CutMix: Stop deleting pixels, start swapping them
A data augmentation trick that pastes patches between training images instead of blanking them out, mixing labels by area to keep training efficient.

What it does CutMix is a regularization technique for training image classifiers. Instead of masking out random image regions with black pixels or noise (Cutout), it cuts a patch from one training image and pastes it onto another. The ground-truth labels get mixed proportionally to the patch area, so no training pixels go to waste.
The interesting bit The authors frame this as fixing an inefficiency: previous regional dropout methods literally throw away information. CutMix keeps pixel utilization at 100% while still forcing the network to attend to less obvious object parts. The transfer learning table is the quiet flex — CutMix-pretrained ResNet-50 improves downstream detection and captioning scores, where Mixup and Cutout pretrained models actually hurt or barely help.
Key highlights
- ICCV 2019 oral; official PyTorch implementation from NAVER Clova AI
- CIFAR-100 PyramidNet-200: 16.45% → 14.23% top-1 error (13.81% with Shakedrop)

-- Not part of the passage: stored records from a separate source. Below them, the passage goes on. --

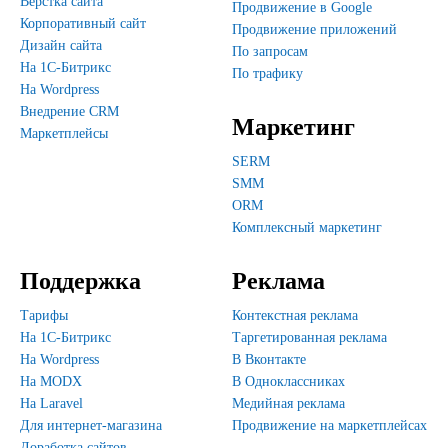
Верстка сайта
Продвижение в Google
Корпоративный сайт
Продвижение приложений
Дизайн сайта
По запросам
На 1С-Битрикс
По трафику
На Wordpress
Внедрение CRM
Маркетинг
Маркетплейсы
SERM
SMM
ORM
Комплексный маркетинг
Поддержка
Реклама
Тарифы
Контекстная реклама
На 1С-Битрикс
Таргетированная реклама
На Wordpress
В Вконтакте
На MODX
В Одноклассниках
На Laravel
Медийная реклама
Для интернет-магазина
Продвижение на маркетплейсах
Доработка сайтов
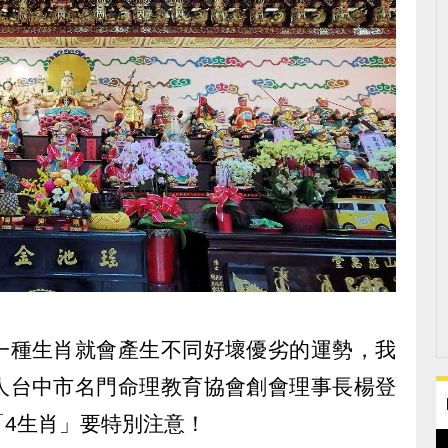
一種生肖就會產生不同好壞優劣的運勢，我
人台中市名門命理教育協會創會理事長楊登
4生肖」要特別注意！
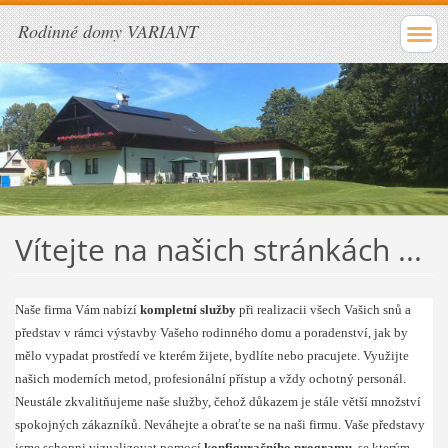
Rodinné domy VARIANT
Vítejte na našich stránkách ...
Naše firma Vám nabízí
kompletní služby
při realizacii všech Vašich snů a
představ v rámci výstavby Vašeho rodinného domu a poradenství, jak by
mělo vypadat prostředí ve kterém žijete, bydlíte nebo pracujete. Využijte
našich moderních metod, profesionální přístup a vždy ochotný personál.
Neustále zkvalitňujeme naše služby, čehož důkazem je stále větší množství
spokojných zákazníků. Neváhejte a obraťte se na naši firmu. Vaše představy
jsme schopni vizualizovat pomocí
konfiguračního programu
, se kterým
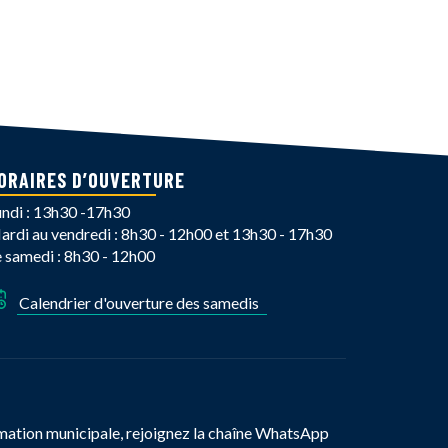
ORAIRES D’OUVERTURE
undi : 13h30 -17h30
ardi au vendredi : 8h30 - 12h00 et 13h30 - 17h30
e samedi : 8h30 - 12h00
Calendrier d'ouverture des samedis
mation municipale, rejoignez la chaîne WhatsApp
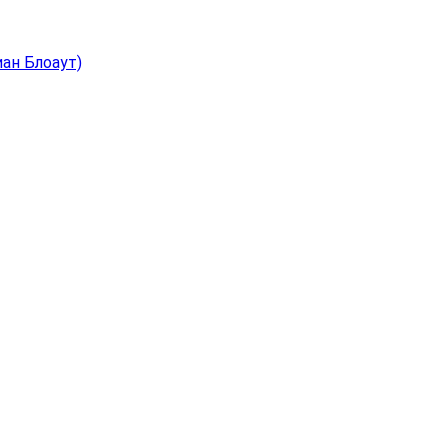
иан Блоаут)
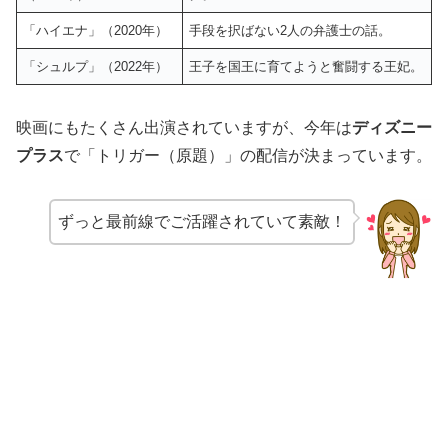
「ハイエナ」（2020年）
手段を択ばない2人の弁護士の話。
「シュルプ」（2022年）
王子を国王に育てようと奮闘する王妃。
映画にもたくさん出演されていますが、今年は
ディズニー
プラス
で「トリガー（原題）」の配信が決まっています。
ずっと最前線でご活躍されていて素敵！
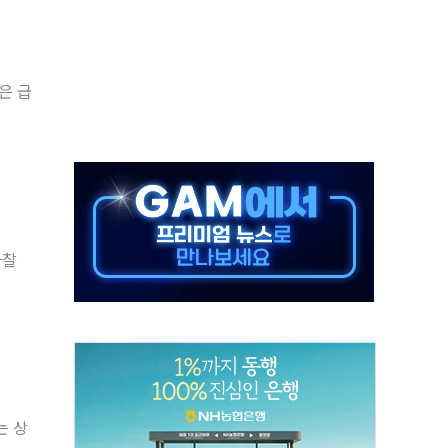
 시간당 20~30mm 강한 비...가뭄 해소될 듯
 지속…내륙 곳곳 소나기
택 검토, 민주당 스스로 원칙 뒤집는 것"
은 급
속…청주·진천 35도, 곳곳 소나기
지·공소청 출범…피해자들 '범죄 사각지대' 우려
보 보안 새판 짠다…'자율규제단체' 타진
 경선 발표...김민석 '재역전' vs 정청래 '격차 확대'
에 금리 인상 우려 후퇴…S&P500 최고치
마찰
 해임 재추진…"26일까지 의혹 소명" 요구
는 상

- ImageNet ResNet-50: 23.68% → 21.40% top-1 error
- Pretrained models provided via Dropbox for PyramidNet-200, ResNet-{50,101,152}, ResNeXt-101
- Includes training and test scripts with GPU count recommendations (2 for CIFAR, 4 for ImageNet)
- Third-party TensorFlow implementation linked
Caveats
- Pretrained models hosted on Dropbox, not GitHub releases or Hugging Face
- Code is based on PyTorch ImageNet example and PyramidNet-PyTorch — not a standalone library, more of a research reproduction
- No pip install; you clone and run
train.pywith explicit flags
Verdict
Worth studying if you’re still using Cutout or building custom augmentation pipelines. Skip if you need a drop-in torchvision.transforms replacement — this is research code with hardcoded network configs.